[Start of Attachment]

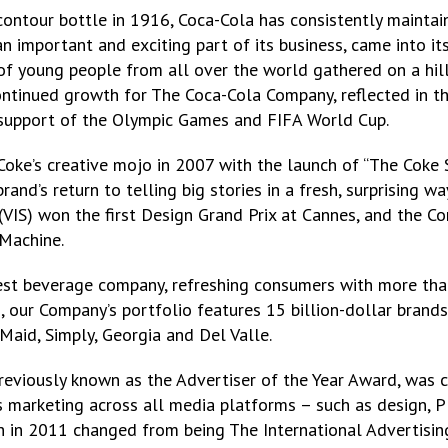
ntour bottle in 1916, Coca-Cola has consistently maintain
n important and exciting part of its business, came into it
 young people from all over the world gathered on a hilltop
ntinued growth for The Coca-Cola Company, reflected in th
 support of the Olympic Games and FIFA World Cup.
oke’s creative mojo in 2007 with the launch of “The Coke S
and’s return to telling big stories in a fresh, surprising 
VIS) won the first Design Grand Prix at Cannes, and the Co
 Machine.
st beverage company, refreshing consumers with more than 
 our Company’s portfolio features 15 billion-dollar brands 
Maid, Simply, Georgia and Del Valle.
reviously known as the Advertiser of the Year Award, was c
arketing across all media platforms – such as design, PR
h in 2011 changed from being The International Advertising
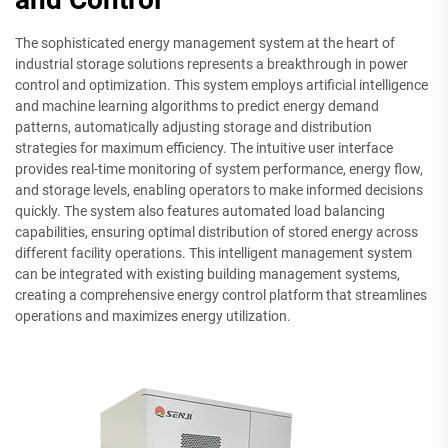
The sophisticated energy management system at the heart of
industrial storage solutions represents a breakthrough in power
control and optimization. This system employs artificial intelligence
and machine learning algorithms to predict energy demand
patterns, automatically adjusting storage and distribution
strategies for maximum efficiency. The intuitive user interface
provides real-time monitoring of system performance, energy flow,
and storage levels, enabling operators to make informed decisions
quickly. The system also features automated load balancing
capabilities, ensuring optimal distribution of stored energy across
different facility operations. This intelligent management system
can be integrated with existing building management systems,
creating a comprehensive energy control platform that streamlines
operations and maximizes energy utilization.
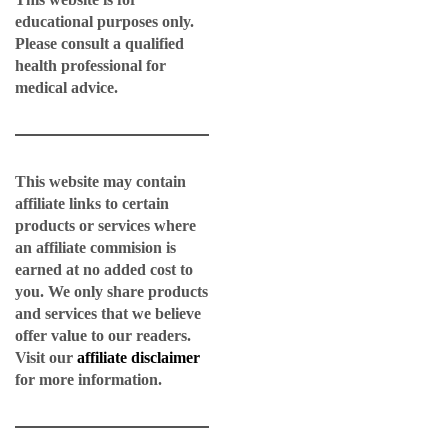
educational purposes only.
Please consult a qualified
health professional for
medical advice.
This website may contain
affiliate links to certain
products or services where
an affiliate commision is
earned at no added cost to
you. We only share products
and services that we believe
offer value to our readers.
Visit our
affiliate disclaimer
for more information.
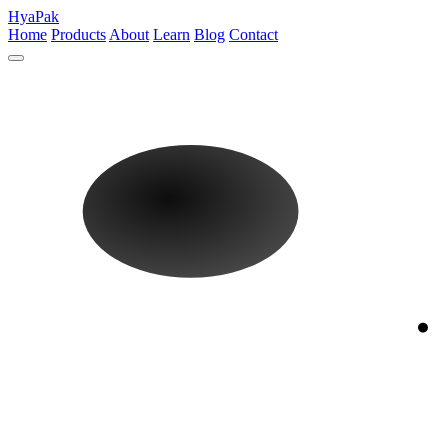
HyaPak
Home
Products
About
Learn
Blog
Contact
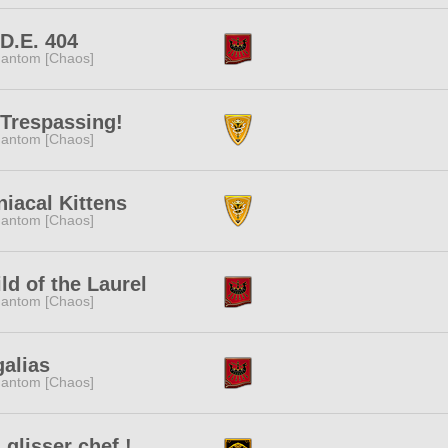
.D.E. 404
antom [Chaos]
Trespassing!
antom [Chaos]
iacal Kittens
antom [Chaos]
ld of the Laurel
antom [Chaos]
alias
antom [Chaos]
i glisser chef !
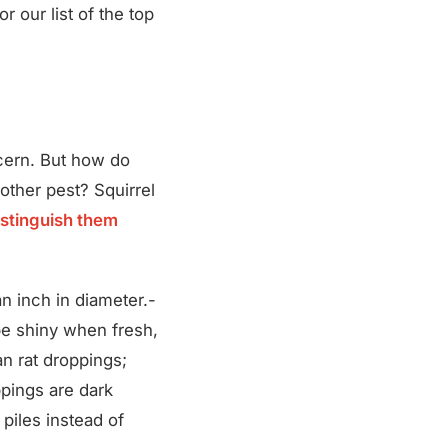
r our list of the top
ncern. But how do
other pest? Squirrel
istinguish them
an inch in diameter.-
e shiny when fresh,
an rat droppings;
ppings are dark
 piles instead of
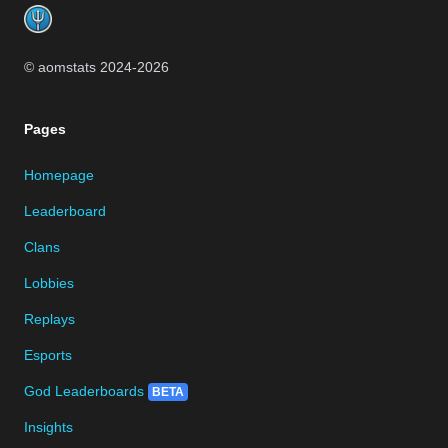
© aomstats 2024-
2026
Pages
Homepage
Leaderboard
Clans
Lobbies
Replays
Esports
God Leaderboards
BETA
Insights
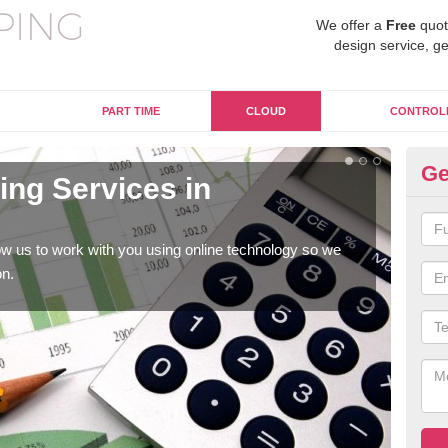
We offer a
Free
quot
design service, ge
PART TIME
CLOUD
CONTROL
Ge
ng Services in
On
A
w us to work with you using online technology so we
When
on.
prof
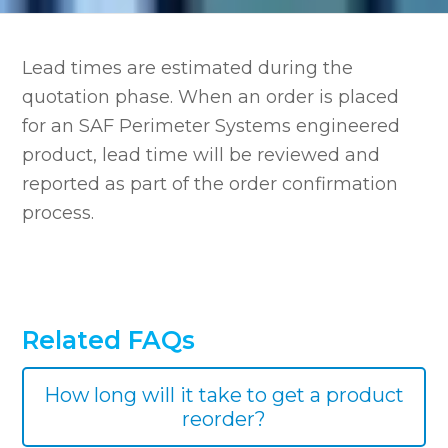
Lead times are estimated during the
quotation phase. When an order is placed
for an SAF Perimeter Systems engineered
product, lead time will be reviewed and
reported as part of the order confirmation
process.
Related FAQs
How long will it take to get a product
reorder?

[End of Attachment]

▶ _WHAT THE EXERCISE ASKS_
From the line containing "control and optimization." down to the line containing "different facility operations." in the material above, reproduce every line exactly, including the two end lines.

▶ _RESPONSE AREA_
control and optimization. This system employs artificial intelligence
and machine learning algorithms to predict energy demand
patterns, automatically adjusting storage and distribution
strategies for maximum efficiency. The intuitive user interface
provides real-time monitoring of system performance, energy flow,
and storage levels, enabling operators to make informed decisions
quickly. The system also features automated load balancing
capabilities, ensuring optimal distribution of stored energy across
different facility operations. This intelligent management system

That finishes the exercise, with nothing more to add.